How to complete this task: The job is to find each line of the records below that includes the word "adviento" and copy it.

Saved data entries:
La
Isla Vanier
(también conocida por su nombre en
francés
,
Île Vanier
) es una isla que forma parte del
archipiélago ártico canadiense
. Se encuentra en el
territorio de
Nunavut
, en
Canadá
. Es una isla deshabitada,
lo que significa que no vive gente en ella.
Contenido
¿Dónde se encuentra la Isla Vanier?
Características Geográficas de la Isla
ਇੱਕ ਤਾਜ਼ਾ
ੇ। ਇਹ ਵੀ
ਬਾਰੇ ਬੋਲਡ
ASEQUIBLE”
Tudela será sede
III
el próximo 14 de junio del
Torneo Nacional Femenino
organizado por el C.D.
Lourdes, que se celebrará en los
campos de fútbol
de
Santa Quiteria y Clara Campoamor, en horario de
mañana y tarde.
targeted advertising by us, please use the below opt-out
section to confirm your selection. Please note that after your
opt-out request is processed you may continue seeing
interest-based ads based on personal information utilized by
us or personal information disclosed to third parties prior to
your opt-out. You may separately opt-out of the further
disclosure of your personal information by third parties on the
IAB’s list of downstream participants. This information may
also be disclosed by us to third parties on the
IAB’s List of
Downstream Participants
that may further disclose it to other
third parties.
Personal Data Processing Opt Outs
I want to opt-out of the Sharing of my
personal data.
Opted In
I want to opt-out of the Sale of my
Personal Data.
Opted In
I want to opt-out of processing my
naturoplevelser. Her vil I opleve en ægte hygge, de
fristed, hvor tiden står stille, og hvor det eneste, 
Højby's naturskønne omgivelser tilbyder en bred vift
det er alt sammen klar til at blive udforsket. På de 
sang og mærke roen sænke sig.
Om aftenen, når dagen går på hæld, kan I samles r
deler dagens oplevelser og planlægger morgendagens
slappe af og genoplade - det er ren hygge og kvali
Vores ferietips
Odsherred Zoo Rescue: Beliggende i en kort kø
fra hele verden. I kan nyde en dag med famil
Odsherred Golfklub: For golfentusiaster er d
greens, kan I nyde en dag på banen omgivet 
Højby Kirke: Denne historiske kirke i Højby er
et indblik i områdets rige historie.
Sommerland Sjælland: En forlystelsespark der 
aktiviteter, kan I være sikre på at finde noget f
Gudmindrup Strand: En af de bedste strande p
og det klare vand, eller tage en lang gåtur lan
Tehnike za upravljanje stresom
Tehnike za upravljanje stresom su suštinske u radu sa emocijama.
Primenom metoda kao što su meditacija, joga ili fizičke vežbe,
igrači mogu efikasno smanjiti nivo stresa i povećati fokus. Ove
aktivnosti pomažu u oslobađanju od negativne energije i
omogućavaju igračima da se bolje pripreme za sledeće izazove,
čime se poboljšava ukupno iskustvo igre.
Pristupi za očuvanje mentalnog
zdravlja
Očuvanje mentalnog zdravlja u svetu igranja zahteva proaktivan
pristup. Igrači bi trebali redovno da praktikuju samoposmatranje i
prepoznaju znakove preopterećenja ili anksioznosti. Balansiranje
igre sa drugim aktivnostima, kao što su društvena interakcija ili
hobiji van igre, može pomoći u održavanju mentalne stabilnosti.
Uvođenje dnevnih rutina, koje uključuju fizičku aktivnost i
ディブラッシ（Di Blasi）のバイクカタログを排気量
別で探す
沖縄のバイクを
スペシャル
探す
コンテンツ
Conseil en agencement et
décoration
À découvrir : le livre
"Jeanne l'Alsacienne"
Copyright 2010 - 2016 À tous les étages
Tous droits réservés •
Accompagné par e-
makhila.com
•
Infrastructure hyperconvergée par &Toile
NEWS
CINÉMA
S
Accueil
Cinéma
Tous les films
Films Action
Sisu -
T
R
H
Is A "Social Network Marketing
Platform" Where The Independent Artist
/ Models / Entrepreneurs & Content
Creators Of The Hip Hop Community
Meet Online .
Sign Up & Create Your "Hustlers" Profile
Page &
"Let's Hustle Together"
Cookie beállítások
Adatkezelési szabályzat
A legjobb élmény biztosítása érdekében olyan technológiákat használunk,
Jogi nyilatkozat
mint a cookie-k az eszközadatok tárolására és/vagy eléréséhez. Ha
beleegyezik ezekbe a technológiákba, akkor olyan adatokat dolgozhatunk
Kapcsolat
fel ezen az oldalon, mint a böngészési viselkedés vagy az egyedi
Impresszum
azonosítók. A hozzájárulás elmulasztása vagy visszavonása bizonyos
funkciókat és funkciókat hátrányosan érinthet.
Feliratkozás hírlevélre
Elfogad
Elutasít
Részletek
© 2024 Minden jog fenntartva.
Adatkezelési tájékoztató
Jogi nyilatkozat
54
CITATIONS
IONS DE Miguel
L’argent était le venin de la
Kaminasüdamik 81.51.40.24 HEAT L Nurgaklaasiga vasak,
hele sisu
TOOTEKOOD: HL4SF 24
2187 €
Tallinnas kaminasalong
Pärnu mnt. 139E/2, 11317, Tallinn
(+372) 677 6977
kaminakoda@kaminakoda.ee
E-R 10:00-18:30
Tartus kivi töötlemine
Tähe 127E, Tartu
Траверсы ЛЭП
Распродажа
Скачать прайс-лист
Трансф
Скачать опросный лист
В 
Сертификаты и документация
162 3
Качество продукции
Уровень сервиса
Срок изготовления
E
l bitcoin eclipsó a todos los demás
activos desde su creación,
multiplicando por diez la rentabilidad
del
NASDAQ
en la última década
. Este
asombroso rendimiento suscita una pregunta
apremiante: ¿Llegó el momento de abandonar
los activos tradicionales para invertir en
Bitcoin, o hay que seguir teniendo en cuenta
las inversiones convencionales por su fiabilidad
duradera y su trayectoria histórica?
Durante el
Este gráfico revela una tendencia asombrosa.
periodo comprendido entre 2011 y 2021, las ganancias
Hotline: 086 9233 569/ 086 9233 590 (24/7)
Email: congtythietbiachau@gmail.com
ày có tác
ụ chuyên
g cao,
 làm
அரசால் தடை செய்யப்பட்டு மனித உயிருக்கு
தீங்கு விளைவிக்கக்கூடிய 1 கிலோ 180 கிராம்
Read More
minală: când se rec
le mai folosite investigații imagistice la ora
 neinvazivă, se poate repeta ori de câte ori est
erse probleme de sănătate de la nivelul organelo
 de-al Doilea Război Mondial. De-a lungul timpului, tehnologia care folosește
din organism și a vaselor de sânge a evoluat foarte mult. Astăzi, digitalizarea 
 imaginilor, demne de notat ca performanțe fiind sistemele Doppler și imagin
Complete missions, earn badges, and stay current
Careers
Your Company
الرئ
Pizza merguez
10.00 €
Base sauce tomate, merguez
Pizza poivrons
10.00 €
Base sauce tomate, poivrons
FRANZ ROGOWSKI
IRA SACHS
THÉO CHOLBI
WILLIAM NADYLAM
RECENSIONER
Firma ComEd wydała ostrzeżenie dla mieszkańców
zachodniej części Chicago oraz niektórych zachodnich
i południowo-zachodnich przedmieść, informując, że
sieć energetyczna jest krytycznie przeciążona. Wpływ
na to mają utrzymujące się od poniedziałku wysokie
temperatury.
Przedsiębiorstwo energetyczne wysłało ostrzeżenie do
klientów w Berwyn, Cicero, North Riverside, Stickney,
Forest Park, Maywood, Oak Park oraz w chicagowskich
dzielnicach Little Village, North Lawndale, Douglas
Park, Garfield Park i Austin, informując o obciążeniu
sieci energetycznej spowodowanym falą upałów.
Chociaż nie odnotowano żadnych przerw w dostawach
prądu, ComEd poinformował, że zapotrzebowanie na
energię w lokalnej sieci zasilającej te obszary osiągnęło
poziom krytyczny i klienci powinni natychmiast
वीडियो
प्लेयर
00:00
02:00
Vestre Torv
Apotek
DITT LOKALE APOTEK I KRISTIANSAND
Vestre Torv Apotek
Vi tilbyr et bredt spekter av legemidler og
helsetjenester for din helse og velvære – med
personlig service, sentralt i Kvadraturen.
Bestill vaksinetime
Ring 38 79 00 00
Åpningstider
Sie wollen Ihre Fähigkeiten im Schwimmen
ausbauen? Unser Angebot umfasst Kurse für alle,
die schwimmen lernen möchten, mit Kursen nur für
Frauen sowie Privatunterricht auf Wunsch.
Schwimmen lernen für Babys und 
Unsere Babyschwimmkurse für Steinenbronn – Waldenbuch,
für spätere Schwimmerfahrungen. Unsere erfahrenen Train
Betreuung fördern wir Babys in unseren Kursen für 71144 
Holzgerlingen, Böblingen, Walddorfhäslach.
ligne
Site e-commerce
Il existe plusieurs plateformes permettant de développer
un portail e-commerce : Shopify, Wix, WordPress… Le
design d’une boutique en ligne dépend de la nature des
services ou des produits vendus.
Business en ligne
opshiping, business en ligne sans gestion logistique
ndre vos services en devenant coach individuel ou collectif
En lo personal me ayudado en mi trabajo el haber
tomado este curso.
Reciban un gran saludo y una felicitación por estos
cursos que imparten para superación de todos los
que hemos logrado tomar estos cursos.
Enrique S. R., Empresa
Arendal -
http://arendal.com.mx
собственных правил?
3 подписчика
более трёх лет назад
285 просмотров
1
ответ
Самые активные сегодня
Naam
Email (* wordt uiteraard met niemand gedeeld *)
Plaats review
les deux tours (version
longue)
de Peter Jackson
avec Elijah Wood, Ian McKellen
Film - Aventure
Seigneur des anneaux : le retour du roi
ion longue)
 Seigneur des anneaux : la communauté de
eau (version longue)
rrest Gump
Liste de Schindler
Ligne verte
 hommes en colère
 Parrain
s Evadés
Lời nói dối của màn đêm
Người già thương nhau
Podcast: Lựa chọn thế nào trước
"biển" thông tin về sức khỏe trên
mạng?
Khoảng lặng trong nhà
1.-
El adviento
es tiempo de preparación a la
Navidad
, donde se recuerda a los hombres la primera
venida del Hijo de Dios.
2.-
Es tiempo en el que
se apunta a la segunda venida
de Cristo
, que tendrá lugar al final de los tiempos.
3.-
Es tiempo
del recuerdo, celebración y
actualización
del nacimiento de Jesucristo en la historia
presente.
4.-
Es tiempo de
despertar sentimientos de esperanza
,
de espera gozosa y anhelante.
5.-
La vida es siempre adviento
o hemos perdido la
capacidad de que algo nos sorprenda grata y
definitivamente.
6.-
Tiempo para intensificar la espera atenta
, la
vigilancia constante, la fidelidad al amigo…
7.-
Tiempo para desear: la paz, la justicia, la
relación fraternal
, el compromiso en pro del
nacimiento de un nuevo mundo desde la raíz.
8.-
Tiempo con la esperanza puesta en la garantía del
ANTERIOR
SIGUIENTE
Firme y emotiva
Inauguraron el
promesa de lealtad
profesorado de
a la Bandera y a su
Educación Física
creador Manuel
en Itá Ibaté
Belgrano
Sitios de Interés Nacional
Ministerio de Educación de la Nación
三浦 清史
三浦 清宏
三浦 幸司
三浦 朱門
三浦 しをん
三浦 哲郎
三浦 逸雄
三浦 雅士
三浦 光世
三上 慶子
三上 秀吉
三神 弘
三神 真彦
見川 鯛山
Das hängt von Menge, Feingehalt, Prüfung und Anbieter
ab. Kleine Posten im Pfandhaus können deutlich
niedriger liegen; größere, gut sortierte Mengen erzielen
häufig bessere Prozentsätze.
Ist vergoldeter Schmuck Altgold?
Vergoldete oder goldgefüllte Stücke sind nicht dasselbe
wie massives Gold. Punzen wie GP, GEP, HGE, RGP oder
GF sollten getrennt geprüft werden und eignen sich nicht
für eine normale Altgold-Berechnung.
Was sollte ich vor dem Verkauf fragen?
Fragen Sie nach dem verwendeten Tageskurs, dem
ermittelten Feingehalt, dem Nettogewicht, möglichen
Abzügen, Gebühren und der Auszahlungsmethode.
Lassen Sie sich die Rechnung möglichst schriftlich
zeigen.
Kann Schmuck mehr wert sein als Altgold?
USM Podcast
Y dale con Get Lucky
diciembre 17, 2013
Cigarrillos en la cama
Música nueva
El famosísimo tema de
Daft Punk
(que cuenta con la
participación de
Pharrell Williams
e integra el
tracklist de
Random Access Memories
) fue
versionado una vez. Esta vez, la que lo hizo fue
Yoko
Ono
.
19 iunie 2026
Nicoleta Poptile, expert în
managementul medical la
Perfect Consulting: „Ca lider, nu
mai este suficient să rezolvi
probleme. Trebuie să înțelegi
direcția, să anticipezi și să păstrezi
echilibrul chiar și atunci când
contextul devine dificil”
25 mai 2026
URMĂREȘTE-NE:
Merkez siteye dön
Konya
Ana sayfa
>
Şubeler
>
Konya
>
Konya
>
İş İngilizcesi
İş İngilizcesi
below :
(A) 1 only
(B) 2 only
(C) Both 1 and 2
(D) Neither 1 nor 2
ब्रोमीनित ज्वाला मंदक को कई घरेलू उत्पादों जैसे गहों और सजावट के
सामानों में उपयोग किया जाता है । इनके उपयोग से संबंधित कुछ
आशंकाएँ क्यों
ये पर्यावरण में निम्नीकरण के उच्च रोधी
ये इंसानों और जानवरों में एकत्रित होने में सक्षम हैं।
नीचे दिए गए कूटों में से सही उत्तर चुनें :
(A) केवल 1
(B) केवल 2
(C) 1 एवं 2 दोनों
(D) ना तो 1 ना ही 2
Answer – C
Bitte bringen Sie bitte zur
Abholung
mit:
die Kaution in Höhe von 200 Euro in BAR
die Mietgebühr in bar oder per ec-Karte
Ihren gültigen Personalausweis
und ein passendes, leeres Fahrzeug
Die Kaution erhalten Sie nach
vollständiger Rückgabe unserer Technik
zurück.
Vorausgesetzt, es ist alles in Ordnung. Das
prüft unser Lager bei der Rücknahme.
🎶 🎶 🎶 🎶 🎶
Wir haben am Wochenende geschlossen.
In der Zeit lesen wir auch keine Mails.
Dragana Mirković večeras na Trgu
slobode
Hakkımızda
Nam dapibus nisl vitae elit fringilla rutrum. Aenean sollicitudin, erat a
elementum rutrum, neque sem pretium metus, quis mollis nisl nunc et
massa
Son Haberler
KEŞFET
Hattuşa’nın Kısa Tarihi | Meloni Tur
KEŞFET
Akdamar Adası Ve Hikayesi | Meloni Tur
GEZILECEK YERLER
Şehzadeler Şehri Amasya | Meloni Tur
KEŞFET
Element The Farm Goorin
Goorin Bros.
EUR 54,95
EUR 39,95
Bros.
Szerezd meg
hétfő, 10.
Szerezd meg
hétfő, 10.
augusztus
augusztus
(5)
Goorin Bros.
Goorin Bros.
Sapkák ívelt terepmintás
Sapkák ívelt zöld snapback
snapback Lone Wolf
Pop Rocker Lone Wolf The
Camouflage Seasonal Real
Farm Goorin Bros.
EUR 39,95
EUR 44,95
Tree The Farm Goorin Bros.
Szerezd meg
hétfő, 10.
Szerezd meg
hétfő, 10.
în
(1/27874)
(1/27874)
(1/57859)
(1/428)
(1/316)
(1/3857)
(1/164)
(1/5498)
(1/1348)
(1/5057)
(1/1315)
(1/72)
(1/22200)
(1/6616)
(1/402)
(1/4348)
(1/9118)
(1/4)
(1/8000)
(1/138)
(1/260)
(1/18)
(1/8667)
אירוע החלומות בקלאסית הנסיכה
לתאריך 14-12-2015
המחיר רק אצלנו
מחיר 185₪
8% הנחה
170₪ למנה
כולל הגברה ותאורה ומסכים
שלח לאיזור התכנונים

Result for this exercise:
El adviento
La vida es siempre adviento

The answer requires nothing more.